(Instructions for the task): Line tally for "الأقصى": state how many lines of the entries include it, with no other text.

(Data provided):

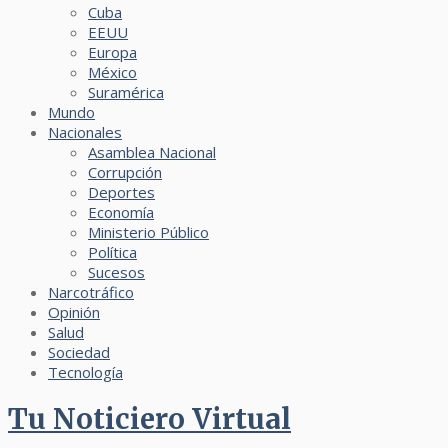
Cuba
EEUU
Europa
México
Suramérica
Mundo
Nacionales
Asamblea Nacional
Corrupción
Deportes
Economía
Ministerio Público
Política
Sucesos
Narcotráfico
Opinión
Salud
Sociedad
Tecnología
Tu Noticiero Virtual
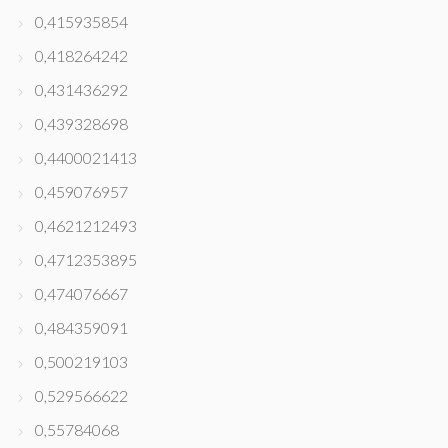
0,415935854
0,418264242
0,431436292
0,439328698
0,4400021413
0,459076957
0,4621212493
0,4712353895
0,474076667
0,484359091
0,500219103
0,529566622
0,55784068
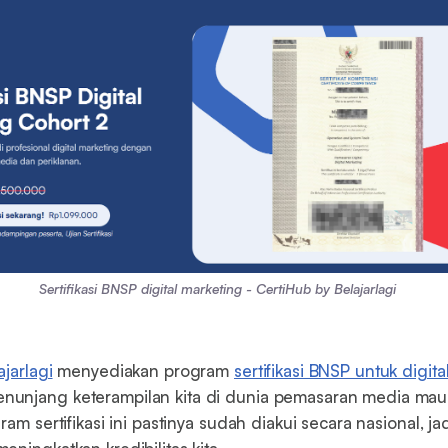
Sertifikasi BNSP digital marketing - CertiHub by Belajarlagi
jarlagi
menyediakan program
sertifikasi BNSP untuk digit
unjang keterampilan kita di dunia pemasaran media ma
ram sertifikasi ini pastinya sudah diakui secara nasional, ja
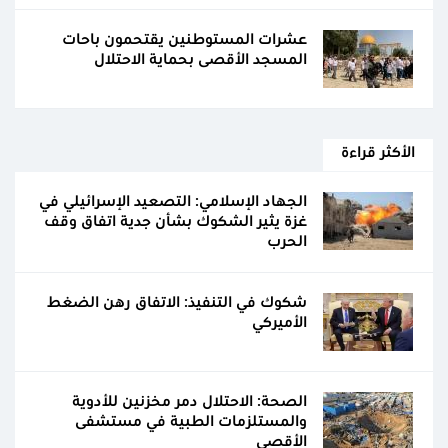
عشرات المستوطنين يقتحمون باحات
المسجد الأقصى بحماية الاحتلال
الأكثر قراءة
الجهاد الإسلامي: التصعيد الإسرائيلي في
غزة يثير الشكوك بشأن جدية اتفاق وقف
الحرب
شكوك في التنفيذ: الاتفاق رهن الضغط
الأميركي
الصحة: الاحتلال دمر مخزنين للأدوية
والمستلزمات الطبية في مستشفى
الأقصى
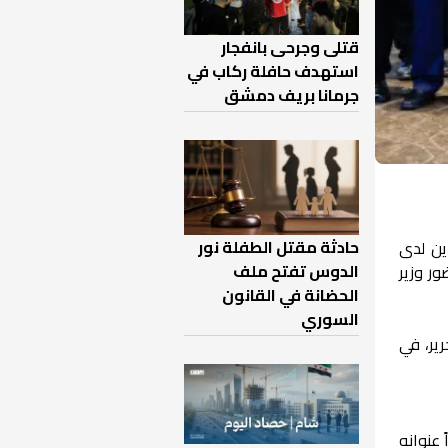
قتلى وجرحى بانفجار
استهدف حافلة ركاب في
جرمانا بريف دمشق
حادثة مقتل الطفلة نور
ين لدى
الدوس تفتح ملف
ر وزير
الحضانة في القانون
السوري
رير، في
 عنوانه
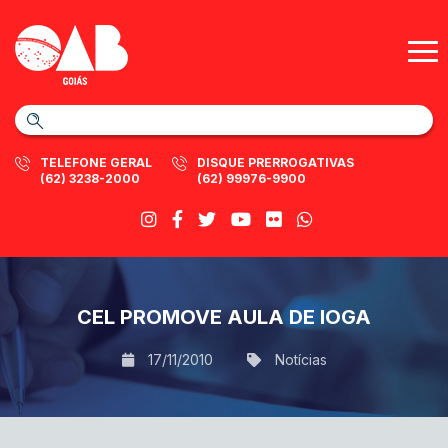
TELEFONE GERAL
DISQUE PRERROGATIVAS
(62) 3238-2000
(62) 99976-9900
CEL PROMOVE AULA DE IOGA
17/11/2010
Notícias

(Solution to the exercise): 2